Только жажда заставила Люка проснуться. Он вернулся на виллу и сразу отправился в спальню. Но Келси там не было. Ее платье тоже исчезло. На другой стороне записки, которую он оставил для нее, она нацарапала пару слов:

«Ушла в деревню, посмотреть парад. Встретимся у пекарни? Очень хочется пирога и тебя. Люблю, Келси».

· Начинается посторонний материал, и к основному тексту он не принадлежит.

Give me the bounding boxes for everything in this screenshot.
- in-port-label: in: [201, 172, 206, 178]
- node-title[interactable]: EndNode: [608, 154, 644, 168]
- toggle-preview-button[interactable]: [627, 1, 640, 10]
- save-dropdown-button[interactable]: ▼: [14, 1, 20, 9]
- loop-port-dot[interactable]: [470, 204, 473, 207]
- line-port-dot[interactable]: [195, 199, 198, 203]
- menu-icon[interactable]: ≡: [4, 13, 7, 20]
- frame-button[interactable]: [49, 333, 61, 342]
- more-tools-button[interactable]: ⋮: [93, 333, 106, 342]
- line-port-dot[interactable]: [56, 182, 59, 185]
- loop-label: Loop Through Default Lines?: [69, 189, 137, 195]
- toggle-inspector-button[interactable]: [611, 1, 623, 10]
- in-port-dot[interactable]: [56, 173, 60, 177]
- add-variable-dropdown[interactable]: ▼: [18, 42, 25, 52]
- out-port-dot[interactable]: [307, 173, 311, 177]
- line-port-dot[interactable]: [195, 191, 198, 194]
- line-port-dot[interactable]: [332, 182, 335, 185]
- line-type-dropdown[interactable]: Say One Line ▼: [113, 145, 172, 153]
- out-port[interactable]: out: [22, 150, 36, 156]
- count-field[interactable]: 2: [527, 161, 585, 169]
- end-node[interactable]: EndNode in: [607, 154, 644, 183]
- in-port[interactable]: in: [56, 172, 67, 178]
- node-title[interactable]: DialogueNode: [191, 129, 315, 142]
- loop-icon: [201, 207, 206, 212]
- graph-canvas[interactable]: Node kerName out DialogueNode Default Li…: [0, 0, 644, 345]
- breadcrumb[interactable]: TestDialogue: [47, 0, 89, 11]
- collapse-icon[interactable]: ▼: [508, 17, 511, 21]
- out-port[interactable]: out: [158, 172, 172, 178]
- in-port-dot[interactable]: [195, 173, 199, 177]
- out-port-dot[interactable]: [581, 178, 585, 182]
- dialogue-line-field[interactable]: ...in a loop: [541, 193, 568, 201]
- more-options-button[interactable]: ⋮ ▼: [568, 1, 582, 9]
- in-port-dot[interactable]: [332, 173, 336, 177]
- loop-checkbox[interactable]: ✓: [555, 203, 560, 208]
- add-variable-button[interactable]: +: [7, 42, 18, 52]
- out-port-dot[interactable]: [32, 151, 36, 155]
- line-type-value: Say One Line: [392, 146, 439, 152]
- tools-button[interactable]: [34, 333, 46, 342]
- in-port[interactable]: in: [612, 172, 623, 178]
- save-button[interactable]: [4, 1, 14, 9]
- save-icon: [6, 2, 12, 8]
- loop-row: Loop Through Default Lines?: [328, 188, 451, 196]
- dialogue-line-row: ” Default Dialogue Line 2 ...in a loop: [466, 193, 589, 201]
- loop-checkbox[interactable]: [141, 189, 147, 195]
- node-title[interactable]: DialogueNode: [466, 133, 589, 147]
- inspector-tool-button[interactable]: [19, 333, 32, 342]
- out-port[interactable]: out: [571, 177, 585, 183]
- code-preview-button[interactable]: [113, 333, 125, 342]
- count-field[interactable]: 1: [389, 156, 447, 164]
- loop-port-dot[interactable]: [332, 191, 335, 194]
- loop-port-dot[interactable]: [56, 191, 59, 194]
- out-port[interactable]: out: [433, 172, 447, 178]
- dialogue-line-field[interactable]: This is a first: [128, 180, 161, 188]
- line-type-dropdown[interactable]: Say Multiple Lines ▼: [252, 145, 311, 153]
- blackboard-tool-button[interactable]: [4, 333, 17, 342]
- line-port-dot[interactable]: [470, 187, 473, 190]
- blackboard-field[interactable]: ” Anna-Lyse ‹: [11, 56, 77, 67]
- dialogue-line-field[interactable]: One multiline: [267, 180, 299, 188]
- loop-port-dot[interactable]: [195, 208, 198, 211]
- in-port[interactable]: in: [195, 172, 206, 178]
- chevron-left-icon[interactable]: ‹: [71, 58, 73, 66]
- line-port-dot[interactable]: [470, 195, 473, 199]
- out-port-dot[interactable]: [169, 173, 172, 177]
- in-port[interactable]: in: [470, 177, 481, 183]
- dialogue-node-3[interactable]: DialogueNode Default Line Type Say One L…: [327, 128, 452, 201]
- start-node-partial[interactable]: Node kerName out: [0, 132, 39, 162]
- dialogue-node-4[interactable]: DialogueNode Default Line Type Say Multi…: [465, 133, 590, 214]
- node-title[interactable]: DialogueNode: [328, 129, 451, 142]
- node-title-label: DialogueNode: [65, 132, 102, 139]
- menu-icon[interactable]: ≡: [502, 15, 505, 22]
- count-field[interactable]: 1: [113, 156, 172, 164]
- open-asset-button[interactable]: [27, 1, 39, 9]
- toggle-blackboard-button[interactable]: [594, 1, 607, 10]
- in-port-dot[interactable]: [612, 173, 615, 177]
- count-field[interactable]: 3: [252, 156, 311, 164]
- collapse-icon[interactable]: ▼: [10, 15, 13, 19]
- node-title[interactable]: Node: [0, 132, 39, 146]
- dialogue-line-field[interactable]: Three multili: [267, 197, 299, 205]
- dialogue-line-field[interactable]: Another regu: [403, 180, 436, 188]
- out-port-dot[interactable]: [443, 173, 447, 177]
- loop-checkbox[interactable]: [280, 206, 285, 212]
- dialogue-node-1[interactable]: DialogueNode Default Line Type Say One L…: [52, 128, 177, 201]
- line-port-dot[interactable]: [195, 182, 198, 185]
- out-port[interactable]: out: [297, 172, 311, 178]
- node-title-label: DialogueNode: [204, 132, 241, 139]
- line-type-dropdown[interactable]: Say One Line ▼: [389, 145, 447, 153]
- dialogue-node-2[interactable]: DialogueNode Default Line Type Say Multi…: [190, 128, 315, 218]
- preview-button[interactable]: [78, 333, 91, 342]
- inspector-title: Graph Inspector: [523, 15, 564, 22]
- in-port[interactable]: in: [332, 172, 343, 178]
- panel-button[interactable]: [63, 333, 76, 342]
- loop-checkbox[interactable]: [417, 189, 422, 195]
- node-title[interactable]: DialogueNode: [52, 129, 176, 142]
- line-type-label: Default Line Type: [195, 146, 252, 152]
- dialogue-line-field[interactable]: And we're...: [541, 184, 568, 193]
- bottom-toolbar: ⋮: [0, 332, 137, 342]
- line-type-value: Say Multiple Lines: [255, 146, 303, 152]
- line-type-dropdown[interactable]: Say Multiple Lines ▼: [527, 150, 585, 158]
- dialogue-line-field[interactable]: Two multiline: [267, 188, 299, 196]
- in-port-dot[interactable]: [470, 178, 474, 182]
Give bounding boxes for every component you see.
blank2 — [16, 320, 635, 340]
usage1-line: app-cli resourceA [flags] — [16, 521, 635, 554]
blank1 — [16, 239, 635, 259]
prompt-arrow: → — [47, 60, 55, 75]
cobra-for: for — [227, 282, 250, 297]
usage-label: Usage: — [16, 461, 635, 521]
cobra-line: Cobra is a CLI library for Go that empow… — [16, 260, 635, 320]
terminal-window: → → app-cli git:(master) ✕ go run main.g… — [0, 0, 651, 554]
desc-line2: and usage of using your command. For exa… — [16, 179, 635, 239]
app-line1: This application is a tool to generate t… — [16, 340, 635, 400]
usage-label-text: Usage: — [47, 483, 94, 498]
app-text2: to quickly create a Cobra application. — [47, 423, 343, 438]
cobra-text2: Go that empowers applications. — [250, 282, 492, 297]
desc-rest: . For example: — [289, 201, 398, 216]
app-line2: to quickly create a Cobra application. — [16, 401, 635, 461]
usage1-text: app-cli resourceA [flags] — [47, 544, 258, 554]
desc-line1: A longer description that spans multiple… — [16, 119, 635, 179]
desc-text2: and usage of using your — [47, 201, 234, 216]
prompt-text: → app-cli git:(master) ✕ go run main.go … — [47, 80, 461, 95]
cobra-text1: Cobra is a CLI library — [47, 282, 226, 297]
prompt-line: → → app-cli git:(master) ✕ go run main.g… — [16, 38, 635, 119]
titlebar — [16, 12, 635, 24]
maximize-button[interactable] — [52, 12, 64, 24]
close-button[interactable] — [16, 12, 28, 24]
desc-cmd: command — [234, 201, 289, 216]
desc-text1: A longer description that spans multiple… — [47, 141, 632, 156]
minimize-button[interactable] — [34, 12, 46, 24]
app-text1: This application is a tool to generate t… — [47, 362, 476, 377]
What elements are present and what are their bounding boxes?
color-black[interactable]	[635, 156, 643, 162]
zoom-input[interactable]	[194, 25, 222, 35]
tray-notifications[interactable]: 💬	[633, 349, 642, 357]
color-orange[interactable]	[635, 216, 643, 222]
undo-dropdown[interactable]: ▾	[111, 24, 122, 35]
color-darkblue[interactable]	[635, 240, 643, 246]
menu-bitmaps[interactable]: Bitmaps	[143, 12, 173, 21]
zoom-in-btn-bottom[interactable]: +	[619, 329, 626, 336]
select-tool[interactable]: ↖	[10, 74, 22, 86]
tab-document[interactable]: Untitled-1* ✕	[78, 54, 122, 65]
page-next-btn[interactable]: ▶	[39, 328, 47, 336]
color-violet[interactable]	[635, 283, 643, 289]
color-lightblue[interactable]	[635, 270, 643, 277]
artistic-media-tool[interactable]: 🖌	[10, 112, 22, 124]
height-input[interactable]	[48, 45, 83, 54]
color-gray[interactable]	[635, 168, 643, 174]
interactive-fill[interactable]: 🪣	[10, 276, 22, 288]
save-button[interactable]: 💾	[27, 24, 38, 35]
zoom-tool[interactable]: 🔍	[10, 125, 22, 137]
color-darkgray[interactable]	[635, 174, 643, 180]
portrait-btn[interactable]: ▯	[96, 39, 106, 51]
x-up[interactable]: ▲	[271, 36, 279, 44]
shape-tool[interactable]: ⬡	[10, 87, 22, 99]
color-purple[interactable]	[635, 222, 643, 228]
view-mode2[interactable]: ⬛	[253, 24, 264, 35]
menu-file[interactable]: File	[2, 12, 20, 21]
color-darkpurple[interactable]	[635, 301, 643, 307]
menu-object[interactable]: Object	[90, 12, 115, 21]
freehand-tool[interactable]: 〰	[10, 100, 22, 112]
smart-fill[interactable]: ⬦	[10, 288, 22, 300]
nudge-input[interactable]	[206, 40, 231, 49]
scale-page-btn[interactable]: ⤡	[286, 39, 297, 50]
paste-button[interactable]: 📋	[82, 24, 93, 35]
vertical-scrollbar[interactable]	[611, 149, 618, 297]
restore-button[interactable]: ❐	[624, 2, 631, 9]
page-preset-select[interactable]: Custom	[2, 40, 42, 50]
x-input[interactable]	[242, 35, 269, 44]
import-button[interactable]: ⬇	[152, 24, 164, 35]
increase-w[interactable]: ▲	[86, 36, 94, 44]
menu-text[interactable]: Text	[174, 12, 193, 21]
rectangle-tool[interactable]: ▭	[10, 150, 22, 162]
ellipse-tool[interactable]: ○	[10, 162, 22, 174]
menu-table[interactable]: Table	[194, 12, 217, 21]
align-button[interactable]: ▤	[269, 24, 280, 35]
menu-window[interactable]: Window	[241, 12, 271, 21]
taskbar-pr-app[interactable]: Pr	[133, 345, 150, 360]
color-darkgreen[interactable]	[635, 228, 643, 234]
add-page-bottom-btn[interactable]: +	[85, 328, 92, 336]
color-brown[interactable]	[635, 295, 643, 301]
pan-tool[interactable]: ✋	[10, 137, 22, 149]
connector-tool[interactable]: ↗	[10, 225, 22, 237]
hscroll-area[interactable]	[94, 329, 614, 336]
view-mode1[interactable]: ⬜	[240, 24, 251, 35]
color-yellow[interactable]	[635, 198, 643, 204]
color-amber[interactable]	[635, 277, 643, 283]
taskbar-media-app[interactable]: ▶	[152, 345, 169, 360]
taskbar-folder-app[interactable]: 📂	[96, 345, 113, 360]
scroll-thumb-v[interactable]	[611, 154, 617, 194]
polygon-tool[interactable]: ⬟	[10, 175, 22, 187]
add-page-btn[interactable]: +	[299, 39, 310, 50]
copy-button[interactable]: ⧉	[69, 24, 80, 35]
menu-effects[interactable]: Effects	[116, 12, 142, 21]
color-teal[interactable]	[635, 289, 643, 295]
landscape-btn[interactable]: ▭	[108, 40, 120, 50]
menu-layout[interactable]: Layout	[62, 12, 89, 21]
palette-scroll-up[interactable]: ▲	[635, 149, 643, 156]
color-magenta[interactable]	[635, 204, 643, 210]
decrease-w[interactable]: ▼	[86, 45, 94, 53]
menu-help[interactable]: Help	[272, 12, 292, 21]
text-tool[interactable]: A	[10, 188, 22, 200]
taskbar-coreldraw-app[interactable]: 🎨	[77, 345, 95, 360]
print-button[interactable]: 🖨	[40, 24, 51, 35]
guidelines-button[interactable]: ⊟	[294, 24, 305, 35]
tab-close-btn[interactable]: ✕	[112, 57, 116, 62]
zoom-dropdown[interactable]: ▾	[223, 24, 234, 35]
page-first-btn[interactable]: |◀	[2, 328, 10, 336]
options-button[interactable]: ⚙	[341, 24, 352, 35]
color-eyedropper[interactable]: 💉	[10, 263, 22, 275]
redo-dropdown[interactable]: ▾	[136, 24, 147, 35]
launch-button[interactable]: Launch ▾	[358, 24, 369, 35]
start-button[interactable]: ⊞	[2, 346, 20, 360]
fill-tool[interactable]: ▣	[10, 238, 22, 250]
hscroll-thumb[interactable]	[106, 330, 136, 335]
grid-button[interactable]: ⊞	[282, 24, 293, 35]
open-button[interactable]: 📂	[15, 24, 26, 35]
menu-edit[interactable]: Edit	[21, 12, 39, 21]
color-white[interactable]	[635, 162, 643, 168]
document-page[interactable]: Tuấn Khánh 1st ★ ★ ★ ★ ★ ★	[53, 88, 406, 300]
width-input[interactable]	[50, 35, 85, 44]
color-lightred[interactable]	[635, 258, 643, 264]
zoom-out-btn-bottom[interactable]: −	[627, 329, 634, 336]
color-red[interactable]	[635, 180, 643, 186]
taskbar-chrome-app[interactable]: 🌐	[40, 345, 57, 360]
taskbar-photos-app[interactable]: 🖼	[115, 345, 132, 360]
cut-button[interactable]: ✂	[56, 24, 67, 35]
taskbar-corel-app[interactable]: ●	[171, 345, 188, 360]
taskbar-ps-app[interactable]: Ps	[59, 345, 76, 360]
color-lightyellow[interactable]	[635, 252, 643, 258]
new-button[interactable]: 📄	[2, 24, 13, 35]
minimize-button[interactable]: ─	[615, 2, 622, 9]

Она нарисовала внизу сердечко, что растрогало Люка. Он сложил записку и, засунув ее в карман, вышел из комнаты. Лучше пойти пешком, рассудил мужчина.

Но не успел он дойти до дороги, ведущей в деревню, как его догнал Марио, старый слуга. Он размахивал руками и тараторил на смеси итальянского и английского:

— Несчастный сличай, синьор! Ужасная трагедия!

— Трагедия? — Люк похолодел. — Где? С кем?

— В деревне, на параде. Бык вырвался из загона. Напугал людей. Есть раненые… Ох, синьор, синьор.

Келси. Она отправилась в деревню смотреть парад. Сердце словно остановилось.

— Где Келси? Карлотта?

— Карлотта дома, а вот молодая хозяйка…

— Я еду туда. Оставайся здесь на случай, если она появится. Свяжись со мной по мобильному, когда что-то узнаешь.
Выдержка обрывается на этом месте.